Now he suddenly looked just as mad as she felt. "Oh, okay, I'll just let you be raped by a city guard with a hygiene problem. I can always call him back, if you like?”
“That’s not funny. And besides, I didn't see you helping the girl.”
His face softened. “She would have moved. And yeah, sorry. But that was going to happen if you couldn't pay him. And what are you, fourteen?”
Surely the guard hadn't meant... that? And what did he mean fourteen? Admittedly, she was a little short but... "I'm sixteen. And I think it’s pretty clear I’m not fourteen."
He rolled his eyes. "Sure you are. And I'm a full a paladin."
"I am sixteen," she said again, voice fierce in its insistence.
His eyes looked her over like he was inspecting livestock, and she became acutely aware of her small (but plenty ample, thank you very much) breasts.
"You sure don't look it."
"Perhaps you're just not very perceptive."
A slurred voice butted in and a waft of beer floated on the breeze. "I thought 'bout 'irteen."
"Thank you," said the boy to the drunk with the tankard. The drunk half-bowed then returned to studying his beer, as if trying to work out where most of it had gone.
Of course the drunk would side with the greasy young man. Probably was his father. "Fine," she said. "Think want you want. I'll give you your three silver to repay your stupidity, and then you're going to leave me alone." She slipped a hand into her purse and drew out the copper coins.
"Wow, I'm glad I risked being sent to the Towers on your behalf, for"--he made an act of slowly counting the coins between his fingers--"exactly zero profit."
She was about to reply when a gong sounded out, hushing the crowd behind them.

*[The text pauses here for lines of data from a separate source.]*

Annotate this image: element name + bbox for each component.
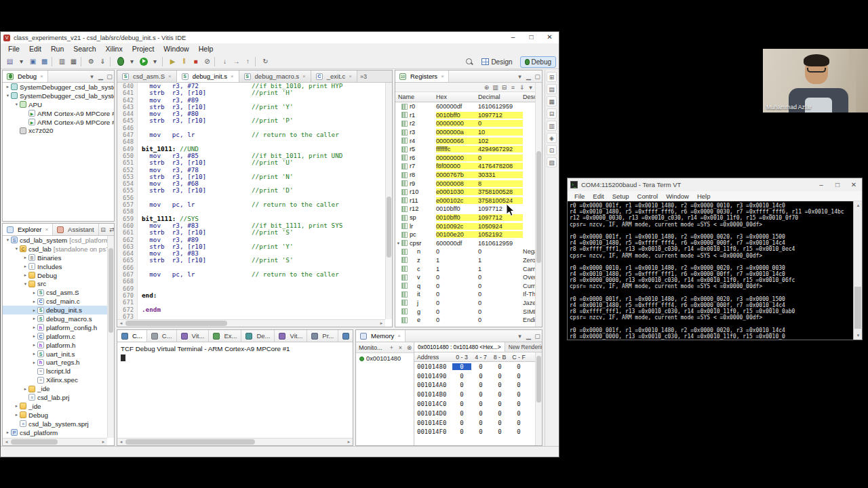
code-line[interactable]: 647 mov pc, lr // return to the caller [117,131,385,138]
expand-arrow-icon[interactable]: ▸ [31,333,37,339]
menu-item[interactable]: Xilinx [101,45,127,53]
explorer-tree-item[interactable]: ▸ Debug [3,271,107,280]
view-menu-icon[interactable]: ▾ [515,331,524,342]
code-line[interactable]: 670 end: [117,292,385,299]
code-line[interactable]: 661 strb r3, [r10] //print 'S' [117,229,385,236]
save-icon[interactable]: ▣ [27,56,39,67]
tab-debug-view[interactable]: Debug [3,70,48,82]
maximize-icon[interactable]: ▢ [533,71,542,82]
menu-item[interactable]: File [570,192,589,200]
collapse-all-icon[interactable]: ⊟ [500,82,509,93]
close-button[interactable]: ✕ [540,32,559,43]
memory-row[interactable]: 001014B0 0 0 0 0 [414,390,542,399]
expand-arrow-icon[interactable]: ▸ [31,299,37,304]
explorer-tree-item[interactable]: ▾ csd_lab_system [csd_platform] [3,236,107,245]
code-line[interactable]: 667 mov pc, lr // return to the caller [117,271,385,278]
explorer-tree-item[interactable]: ▸ _ide [3,384,107,393]
memory-word[interactable]: 0 [452,373,471,380]
menu-item[interactable]: Search [68,45,100,53]
debug-tree-item[interactable]: xc7z020 [3,126,114,135]
register-row[interactable]: ▾ cpsr 600000df 1610612959 [395,239,535,248]
view-menu-icon[interactable]: ▾ [515,71,524,82]
code-editor[interactable]: 640 mov r3, #72 //if bit_1010, print HYP… [117,83,385,319]
menu-item[interactable]: Setup [608,192,633,200]
tab-memory[interactable]: Memory [356,330,406,342]
explorer-tree-item[interactable]: Xilinx.spec [3,375,107,384]
code-line[interactable]: 671 [117,299,385,306]
minimize-button[interactable]: – [813,179,829,191]
minimize-button[interactable]: – [504,32,522,43]
expand-arrow-icon[interactable]: ▸ [31,325,37,330]
step-return-icon[interactable]: ↑ [242,56,254,67]
explorer-tree-item[interactable]: ▸ csd_asm.S [3,288,107,297]
expand-arrow-icon[interactable]: ▸ [31,290,37,296]
register-row[interactable]: lr 0010092c 1050924 [395,222,535,230]
code-line[interactable]: 669 [117,285,385,292]
modules-view-icon[interactable]: ▥ [547,121,557,131]
editor-tab[interactable]: debug_macro.s [239,70,311,82]
debug-tree-item[interactable]: ▾ APU [3,100,114,109]
memory-word[interactable]: 0 [509,401,528,407]
explorer-tree-item[interactable]: ▸ Debug [3,411,107,420]
debug-launch-icon[interactable] [115,56,126,67]
expand-arrow-icon[interactable]: ▾ [395,241,401,246]
restore-view-icon[interactable]: ⊞ [547,72,557,82]
design-perspective-button[interactable]: Design [477,56,517,68]
register-row[interactable]: n 0 0 Negativ... [395,247,535,256]
editor-tab[interactable]: debug_init.s [177,70,239,82]
memory-word[interactable]: 0 [471,428,490,435]
explorer-tree-item[interactable]: ▸ _ide [3,402,107,411]
terminal-icon[interactable]: ▥ [56,56,68,67]
maximize-icon[interactable]: ▢ [105,71,114,82]
console-tab[interactable]: C... [117,330,147,342]
console-tab[interactable]: De... [338,330,353,342]
memory-word[interactable]: 0 [509,373,528,380]
registers-column-headers[interactable]: Name Hex Decimal Descrip... [395,92,542,102]
tab-registers[interactable]: Registers [395,70,449,82]
explorer-tree-item[interactable]: ▸ csd_platform [3,428,107,437]
menu-item[interactable]: Project [127,45,159,53]
menu-item[interactable]: File [3,45,24,53]
memory-word[interactable]: 0 [471,373,490,380]
program-device-icon[interactable]: ⇓ [97,56,108,67]
code-line[interactable]: 672 .endm [117,306,385,313]
register-row[interactable]: r7 f8f00000 4176478208 [395,162,535,171]
code-line[interactable]: 668 [117,278,385,285]
memory-word[interactable]: 0 [490,410,509,417]
menu-item[interactable]: Help [194,45,218,53]
registers-vscrollbar[interactable] [535,83,542,327]
rendering-tab-new[interactable]: New Renderings... [505,342,542,352]
memory-word[interactable]: 0 [490,382,509,388]
memory-word[interactable]: 0 [452,401,471,407]
close-icon[interactable] [441,73,444,79]
expand-arrow-icon[interactable]: ▸ [31,342,37,348]
run-launch-icon[interactable] [138,56,149,67]
maximize-icon[interactable]: ▢ [533,331,542,342]
expand-arrow-icon[interactable]: ▸ [22,264,28,269]
menu-item[interactable]: Edit [589,192,608,200]
export-registers-icon[interactable]: ⇓ [517,82,526,93]
teraterm-vscrollbar[interactable]: ▲ ▼ [853,201,862,340]
explorer-vscrollbar[interactable] [107,236,114,438]
terminal-output[interactable]: TCF Debug Virtual Terminal - ARM Cortex-… [117,342,353,438]
close-icon[interactable] [231,73,234,79]
variables-view-icon[interactable]: ▦ [547,96,557,106]
hidden-tabs-indicator[interactable]: »3 [357,73,370,80]
explorer-tree-item[interactable]: ▸ uart_init.s [3,350,107,359]
memory-word[interactable]: 0 [509,382,528,388]
expand-arrow-icon[interactable]: ▸ [14,403,20,409]
expand-arrow-icon[interactable]: ▸ [31,351,37,357]
debug-tree-item[interactable]: ARM Cortex-A9 MPCore #1 (Run [3,118,114,127]
add-monitor-icon[interactable]: + [387,342,396,353]
memory-word[interactable]: 0 [452,420,471,426]
register-row[interactable]: r5 fffffffc 4294967292 [395,145,535,154]
close-button[interactable]: ✕ [846,179,862,191]
expand-arrow-icon[interactable]: ▸ [14,412,20,418]
editor-vscrollbar[interactable] [385,83,392,319]
memory-word[interactable]: 0 [509,410,528,417]
memory-row[interactable]: 001014E0 0 0 0 0 [414,418,542,428]
explorer-tree-item[interactable]: csd_lab.prj [3,393,107,402]
separator[interactable] [214,57,218,66]
expand-arrow-icon[interactable]: ▾ [5,93,11,98]
code-line[interactable]: 645 strb r3, [r10] //print 'P' [117,117,385,124]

“What was that?” she asked.
He rolled his eyes a second time, and she hated the expression on his smug face as much as the first time. More so, in fact. He definitely had a face that grew more irritating the longer you had to look at it.
"You're new here, aren’t you? I should have known. You'd never have made it to fourteen if you lived here, not being as naive as you are." He paused, then added with a shake of his head. “Tourists.”
Her hand balled into a fist and it was all she could do to not clasp the moss in her pocket. “I’m not fourteen and I'm not a tourist. I’m here to study at the academy.” That wasn't quite true, but the boy didn't need the full truth. She hadn’t actually been accepted to the mage academy yet. Or even actually applied. But that was the plan, and her mother thought her plenty good enough to be accepted.
He eyed her another time, more suspiciously. “Oh yeah? Well. You’ve got a lot to learn about city living, let alone what they’re going to try to teach you at that place.”
A second gong.
Now there was absolute silence.
The boy nodded at his feet and whispered, "It's about to start. Best come stand in front of me if you want to be able to watch it."
She paused, half-tempted to stubbornly remain behind him, rather than give in to another of his ideas. But she did desperately want to see the transformation and his huge head would block her line of sight.
She stepped in front of him and waited.
And finally, the church began to change.